Kriegswaffenausfuhren in den Jahren 2004 bis 2013

Kaum einfacher wird die Finanzierung. Zwar gilt der Bau der fast nicht zu ortenden Tauchwunder U212 und U214 innerhalb des ThyssenKrupp-Konzerns wegen Bestechungsskandalen und des Schmuddelimage als Ballast. Doch die Verkaufsverhandlungen werden schwierig: Thyssen dürfte für sein Marinegeschäft wohl mindestens zwei Milliarden Euro fordern, um die schmerzhaften Wertberichtigungen im Stahlwerksbau auszugleichen. Rheinmetall kann sich das derzeit kaum leisten, hat aber im Preispoker gute Karten: Weil der militärische Bootsbau als sensible Kerntechnik in deutscher Hand bleiben soll, muss der Stahlriese Rheinmetall mangels anderer heimischer Bieter entgegenkommen.

Im Tausch gegen KSPG

Ein denkbarer Ausweg wäre der Tausch der U-Boote gegen die Rheinmetall-Autozulieferertochter KSPG. Doch bei beiden Konzernern laboriert das Autogeschäft noch an den Folgen der letzten Umbaurunden. „Wenn nach einer Fusion wieder Restrukturierungen und Entlassungen anstehen, kommen beide Unternehmen an die Belastungsgrenze“, warnt ein Branchenkenner und befürchtet Schwankungen in der Fertigungsqualität. Zudem werden bei dem Deal auch die großen Autokonzerne als Kunden mitsprechen. „Finanzierung, ungewohnte Integration und jede Menge Beteiligte – Pappergers Punsch hat es wirklich in sich“, so der Integrationsberater.

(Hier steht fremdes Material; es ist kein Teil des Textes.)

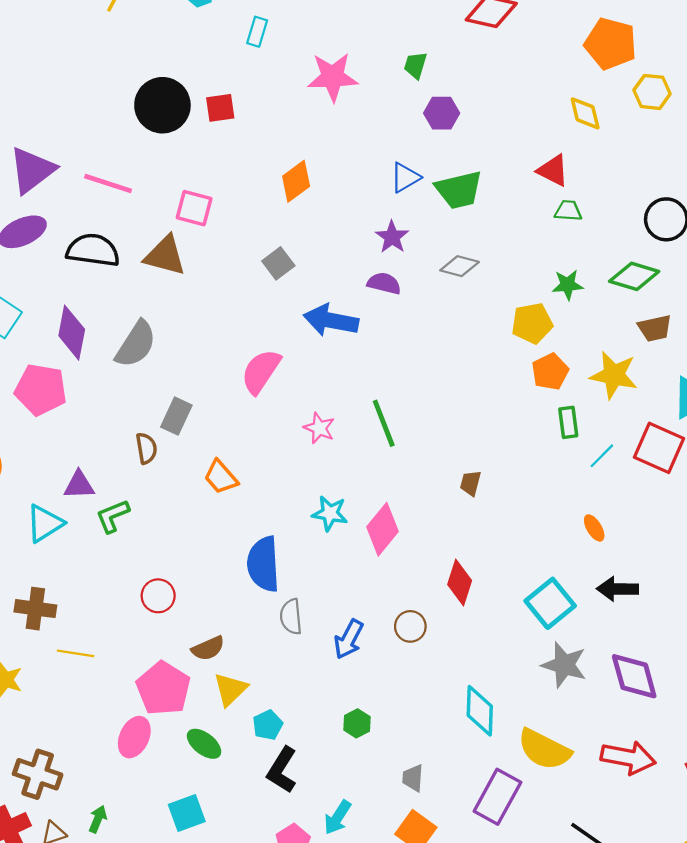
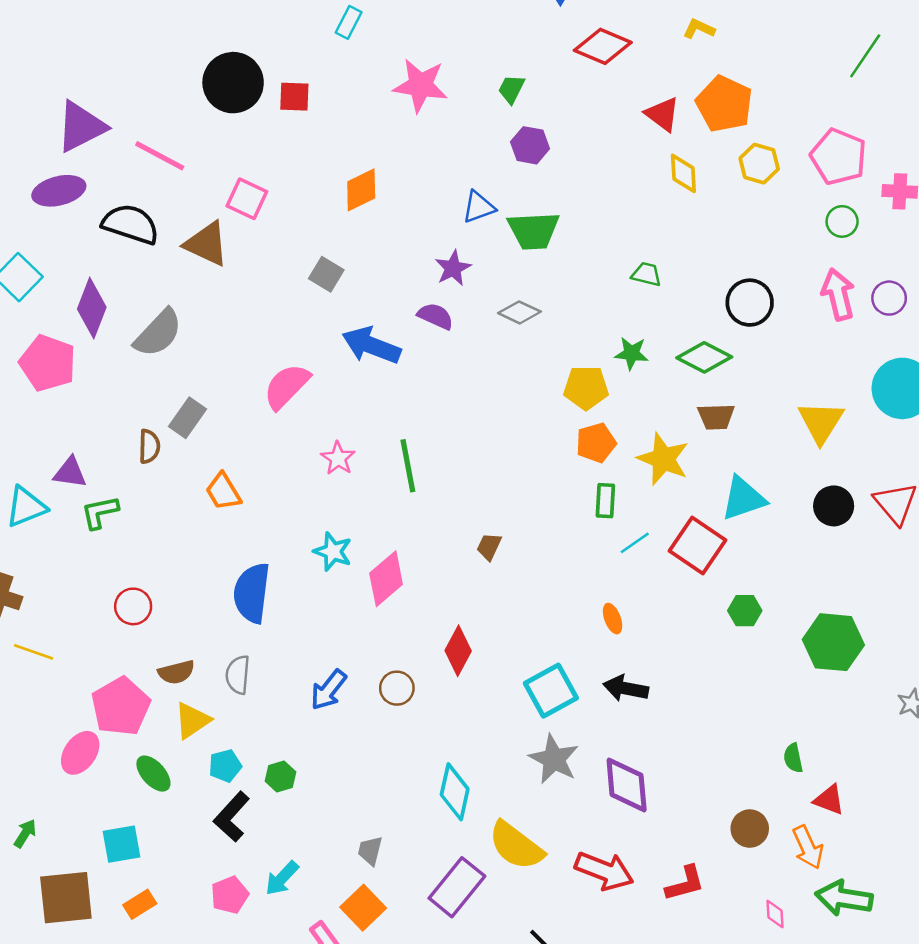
red triangle: (553, 170) -> (663, 114), moved
gray square: (278, 263) -> (326, 274), turned -32
gray semicircle: (291, 617) -> (238, 675), moved
green hexagon: (357, 723) -> (280, 776), moved

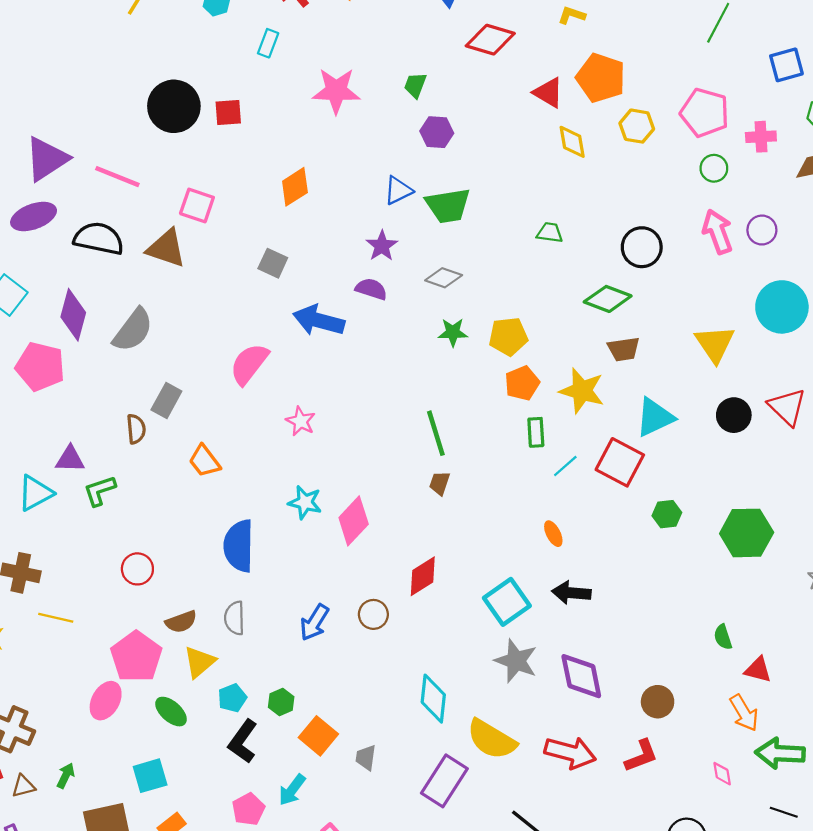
green star: (631, 353) -> (453, 332), moved
green line: (408, 466) -> (436, 433), moved
red diamond: (458, 651) -> (423, 576), turned 36
brown circle: (750, 829) -> (658, 702), moved
orange square: (363, 908) -> (318, 736), moved

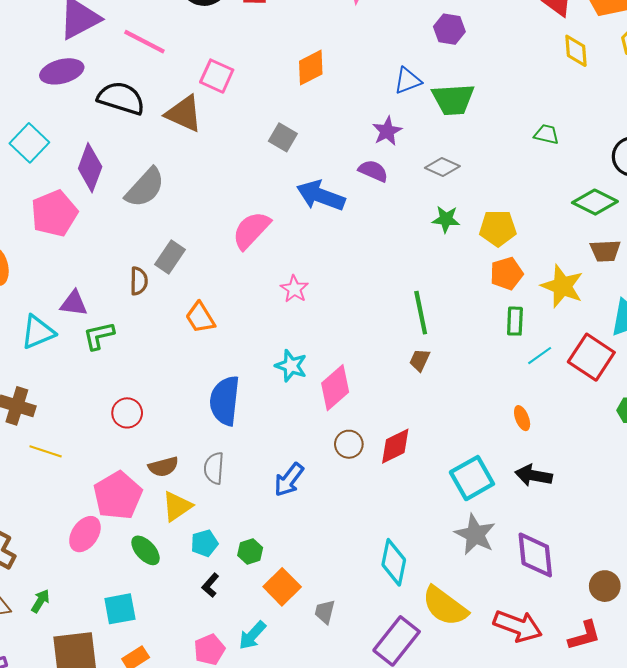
pink pentagon: (40, 367) -> (54, 213), turned 30
brown circle: (373, 614) -> (349, 444), moved
black L-shape: (243, 741) -> (210, 585), size x0.6

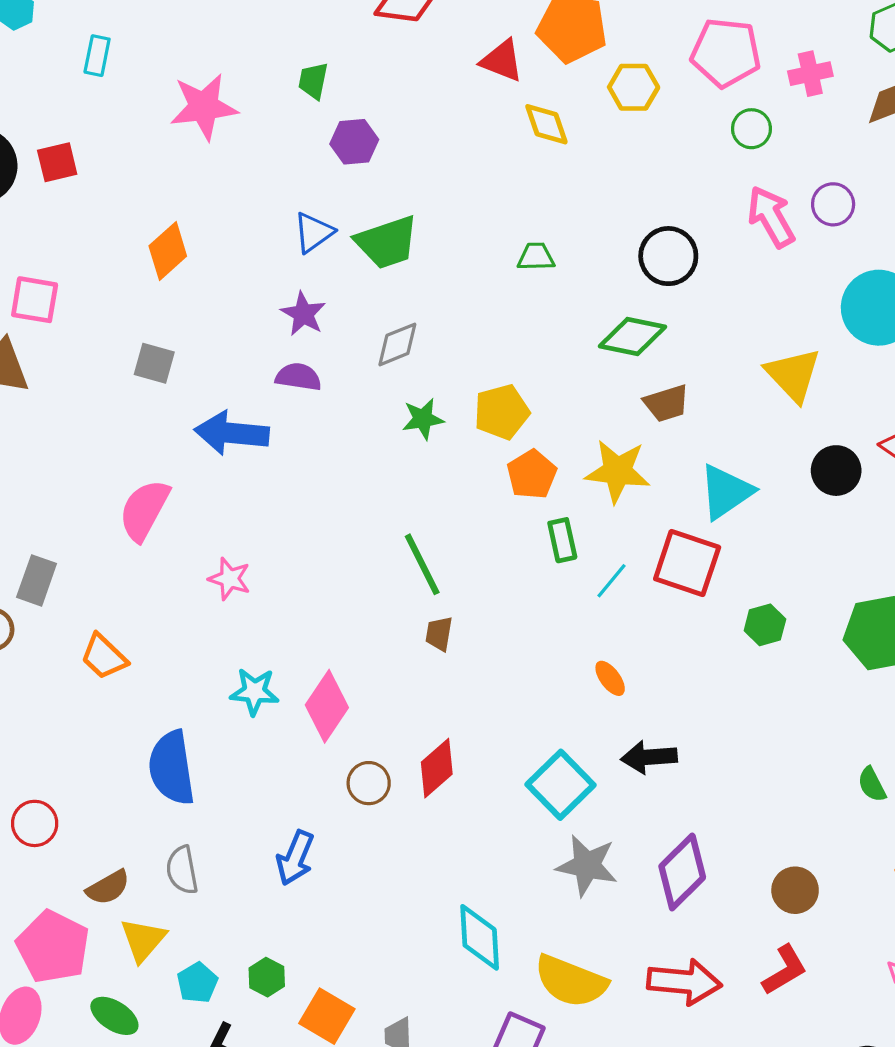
gray diamond: (442, 167) -> (397, 344), turned -32
purple diamond: (535, 555) -> (682, 872), turned 66

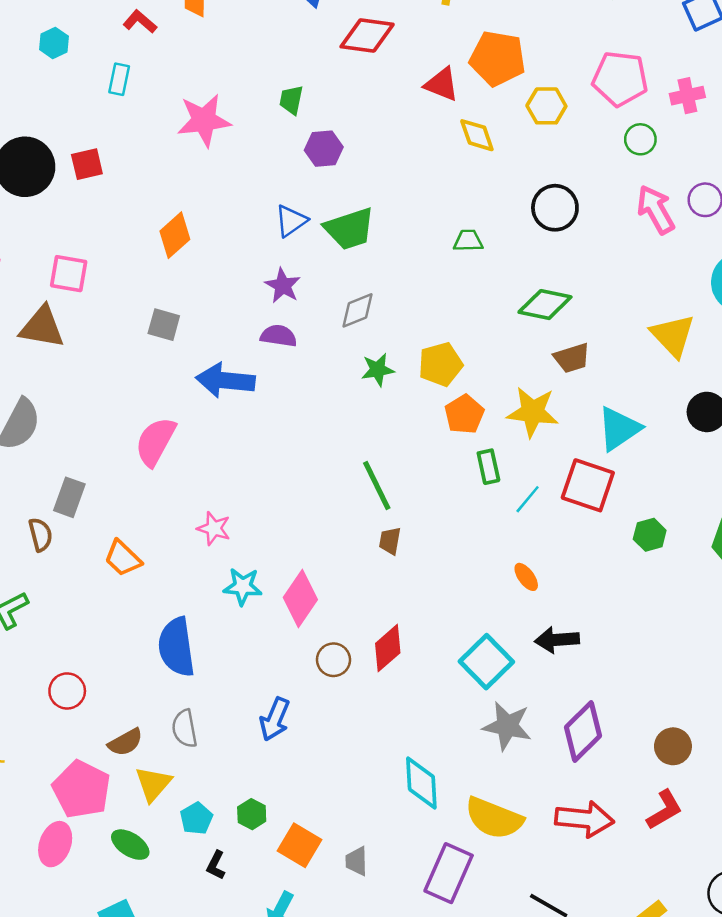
black circle: (668, 256) -> (555, 208), moved
pink star: (230, 579) -> (214, 528), moved

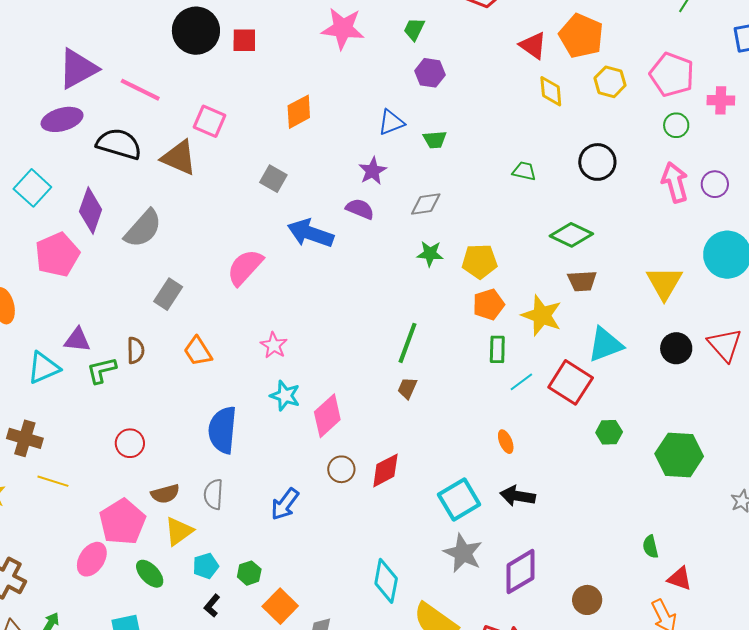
green trapezoid: (349, 229) -> (435, 140), size x0.6
green line: (377, 486) -> (408, 343), turned 33
brown semicircle: (41, 535) -> (136, 350), moved

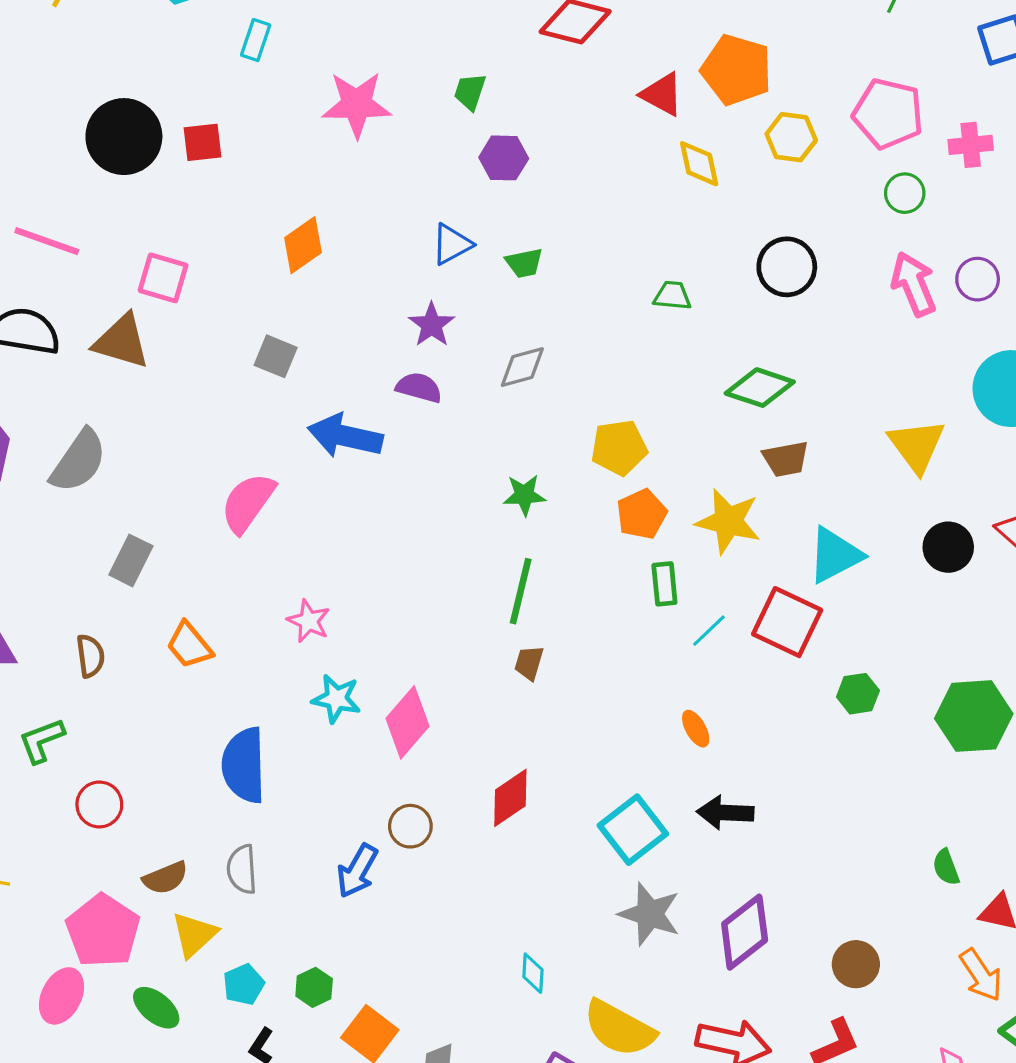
green star: (430, 254) -> (524, 495), moved
green L-shape: (102, 370) -> (42, 740), moved
brown circle: (341, 469) -> (410, 826), moved
cyan diamond: (386, 581) -> (533, 973), size x0.6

Somit glauben Experten, dass Papperger die Pläne zwar angeht, aber nur dosiert umsetzt. Er könnte in 2014 etwa Atlas Elektronik oder kleine Teile von Airbus kaufen und dann aufstocken. Dabei könnte dem Rheinmetaller ausgerechnet die ungeliebte Regulierung des Rüstungsgeschäfts helfen, die Verkäufe an ausländische Unternehmen fast unmöglich macht. „Wer immer sich von einem Teil seines Rüstungsgeschäfts trennen will, für den ist am Ende Rheinmetall als Käufer eine ernsthafte Option“, urteilt Branchenkenner Schulte.